→ **DIRECTIONS FOR THIS TASK**: Lines in the records below that contain the word "Password" must each be copied.

Page layout parsing data:
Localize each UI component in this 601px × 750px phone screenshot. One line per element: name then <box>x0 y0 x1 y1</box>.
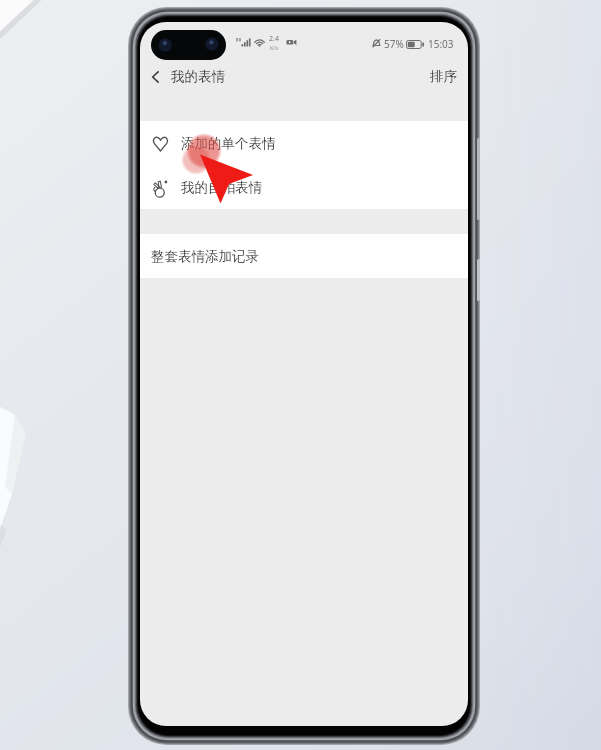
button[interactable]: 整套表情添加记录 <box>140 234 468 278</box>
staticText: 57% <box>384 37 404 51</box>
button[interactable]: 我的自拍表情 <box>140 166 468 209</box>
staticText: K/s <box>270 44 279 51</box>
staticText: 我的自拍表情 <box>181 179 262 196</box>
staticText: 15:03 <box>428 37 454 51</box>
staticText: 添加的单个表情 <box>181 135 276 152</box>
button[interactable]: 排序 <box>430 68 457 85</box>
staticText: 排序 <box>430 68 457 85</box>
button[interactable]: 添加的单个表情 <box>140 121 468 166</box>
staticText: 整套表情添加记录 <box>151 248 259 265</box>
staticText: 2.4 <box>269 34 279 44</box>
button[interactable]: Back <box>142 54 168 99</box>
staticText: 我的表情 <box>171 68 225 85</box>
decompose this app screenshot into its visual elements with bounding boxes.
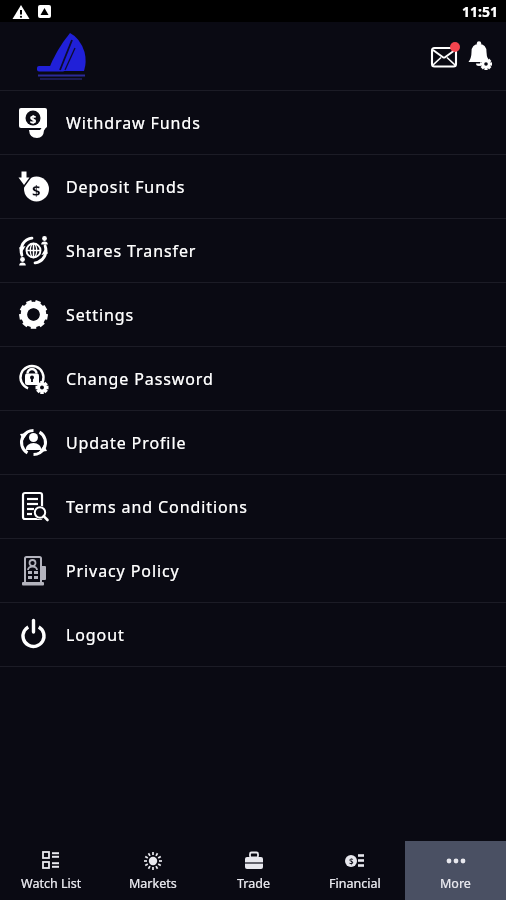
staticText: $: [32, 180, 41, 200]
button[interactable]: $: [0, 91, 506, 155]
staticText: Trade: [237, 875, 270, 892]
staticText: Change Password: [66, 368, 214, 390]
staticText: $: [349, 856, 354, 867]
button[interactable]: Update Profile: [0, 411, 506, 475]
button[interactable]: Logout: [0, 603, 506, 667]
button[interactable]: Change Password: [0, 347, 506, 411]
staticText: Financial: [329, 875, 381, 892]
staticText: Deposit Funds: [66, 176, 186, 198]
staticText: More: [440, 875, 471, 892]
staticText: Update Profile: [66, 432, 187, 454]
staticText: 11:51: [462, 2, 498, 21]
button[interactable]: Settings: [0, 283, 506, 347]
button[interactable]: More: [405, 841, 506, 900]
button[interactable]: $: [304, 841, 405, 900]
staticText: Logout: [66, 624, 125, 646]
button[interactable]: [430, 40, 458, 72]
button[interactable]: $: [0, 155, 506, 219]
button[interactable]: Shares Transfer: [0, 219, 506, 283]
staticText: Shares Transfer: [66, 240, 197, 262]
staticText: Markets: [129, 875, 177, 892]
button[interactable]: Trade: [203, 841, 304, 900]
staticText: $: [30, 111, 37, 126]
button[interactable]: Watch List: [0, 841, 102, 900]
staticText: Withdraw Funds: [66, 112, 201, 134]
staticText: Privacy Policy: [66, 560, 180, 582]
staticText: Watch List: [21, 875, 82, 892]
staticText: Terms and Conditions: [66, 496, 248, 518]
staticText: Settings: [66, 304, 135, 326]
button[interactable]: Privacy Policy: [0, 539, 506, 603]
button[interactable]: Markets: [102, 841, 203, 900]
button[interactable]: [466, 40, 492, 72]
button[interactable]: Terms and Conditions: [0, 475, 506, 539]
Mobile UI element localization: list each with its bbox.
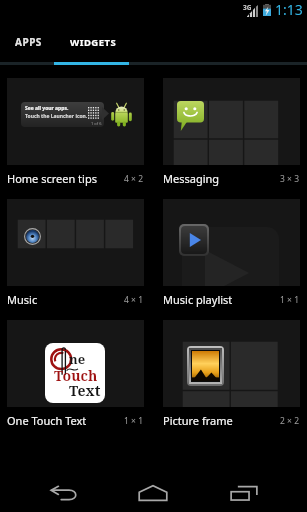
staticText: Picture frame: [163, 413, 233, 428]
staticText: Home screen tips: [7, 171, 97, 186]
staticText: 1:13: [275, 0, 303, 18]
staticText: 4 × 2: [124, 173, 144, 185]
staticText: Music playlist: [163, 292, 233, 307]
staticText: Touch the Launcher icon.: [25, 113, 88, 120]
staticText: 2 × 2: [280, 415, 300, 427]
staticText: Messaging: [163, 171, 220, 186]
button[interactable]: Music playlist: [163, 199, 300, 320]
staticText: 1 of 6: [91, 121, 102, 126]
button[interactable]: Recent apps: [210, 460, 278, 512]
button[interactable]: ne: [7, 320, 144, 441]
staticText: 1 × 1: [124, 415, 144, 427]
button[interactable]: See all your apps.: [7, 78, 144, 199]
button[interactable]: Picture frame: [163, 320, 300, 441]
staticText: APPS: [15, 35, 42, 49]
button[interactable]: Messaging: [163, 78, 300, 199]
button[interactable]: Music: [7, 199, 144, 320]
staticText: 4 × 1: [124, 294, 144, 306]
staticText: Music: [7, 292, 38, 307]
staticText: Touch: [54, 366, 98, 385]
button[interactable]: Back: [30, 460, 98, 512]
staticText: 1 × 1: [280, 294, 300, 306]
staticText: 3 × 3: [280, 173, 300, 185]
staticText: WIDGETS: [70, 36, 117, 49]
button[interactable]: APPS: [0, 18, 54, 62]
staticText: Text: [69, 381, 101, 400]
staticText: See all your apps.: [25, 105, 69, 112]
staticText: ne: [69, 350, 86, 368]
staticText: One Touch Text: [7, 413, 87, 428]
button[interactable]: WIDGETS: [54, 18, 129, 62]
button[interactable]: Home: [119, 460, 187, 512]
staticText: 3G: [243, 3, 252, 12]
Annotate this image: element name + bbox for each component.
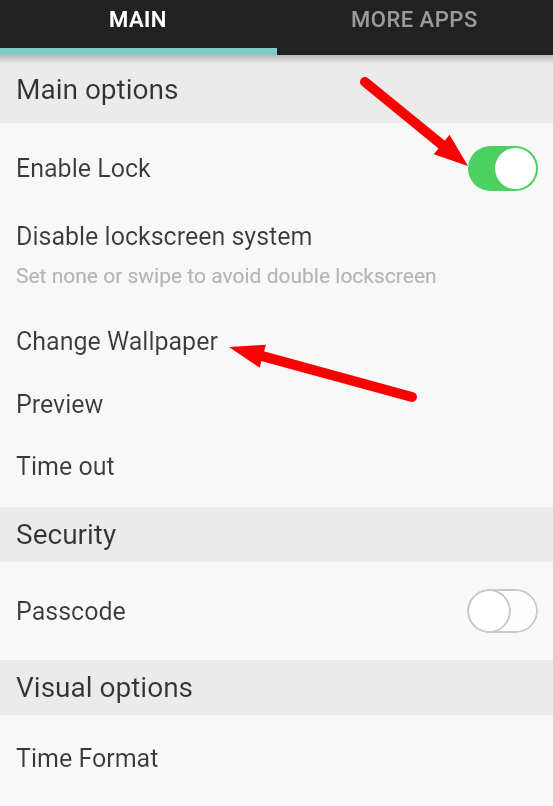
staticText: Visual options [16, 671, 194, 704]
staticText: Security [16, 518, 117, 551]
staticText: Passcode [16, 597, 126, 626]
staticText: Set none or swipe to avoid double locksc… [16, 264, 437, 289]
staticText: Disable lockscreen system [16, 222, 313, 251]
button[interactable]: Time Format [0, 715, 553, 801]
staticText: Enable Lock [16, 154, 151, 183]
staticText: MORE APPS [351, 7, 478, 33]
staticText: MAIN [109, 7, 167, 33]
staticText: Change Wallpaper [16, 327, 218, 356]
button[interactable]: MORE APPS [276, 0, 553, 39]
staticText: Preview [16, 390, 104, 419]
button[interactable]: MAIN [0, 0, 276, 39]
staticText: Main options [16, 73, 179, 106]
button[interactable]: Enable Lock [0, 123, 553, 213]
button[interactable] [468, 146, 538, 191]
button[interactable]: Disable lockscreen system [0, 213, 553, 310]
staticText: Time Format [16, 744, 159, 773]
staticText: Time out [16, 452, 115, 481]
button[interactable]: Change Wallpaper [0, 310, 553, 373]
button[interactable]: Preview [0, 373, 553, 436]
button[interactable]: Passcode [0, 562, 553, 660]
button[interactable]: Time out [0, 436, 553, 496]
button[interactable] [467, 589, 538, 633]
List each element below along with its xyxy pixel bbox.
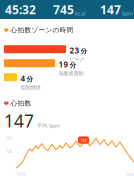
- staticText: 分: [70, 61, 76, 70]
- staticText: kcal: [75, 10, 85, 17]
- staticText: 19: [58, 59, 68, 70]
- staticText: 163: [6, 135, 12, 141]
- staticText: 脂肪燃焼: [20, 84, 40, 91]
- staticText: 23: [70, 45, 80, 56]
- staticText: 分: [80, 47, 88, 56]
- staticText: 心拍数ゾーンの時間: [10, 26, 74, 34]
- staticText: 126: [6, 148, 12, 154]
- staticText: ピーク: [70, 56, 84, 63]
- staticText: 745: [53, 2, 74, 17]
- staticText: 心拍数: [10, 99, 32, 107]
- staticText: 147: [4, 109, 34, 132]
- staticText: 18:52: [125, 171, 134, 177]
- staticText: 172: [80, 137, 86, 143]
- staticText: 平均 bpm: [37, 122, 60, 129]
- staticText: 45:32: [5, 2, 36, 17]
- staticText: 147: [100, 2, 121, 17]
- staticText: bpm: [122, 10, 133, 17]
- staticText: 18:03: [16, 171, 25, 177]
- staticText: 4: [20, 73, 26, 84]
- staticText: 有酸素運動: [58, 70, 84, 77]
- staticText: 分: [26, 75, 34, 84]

→ **RESULT OF THIS TASK**:
staticText: Change Password: [66, 368, 214, 390]
button[interactable]: Change Password: [0, 347, 506, 411]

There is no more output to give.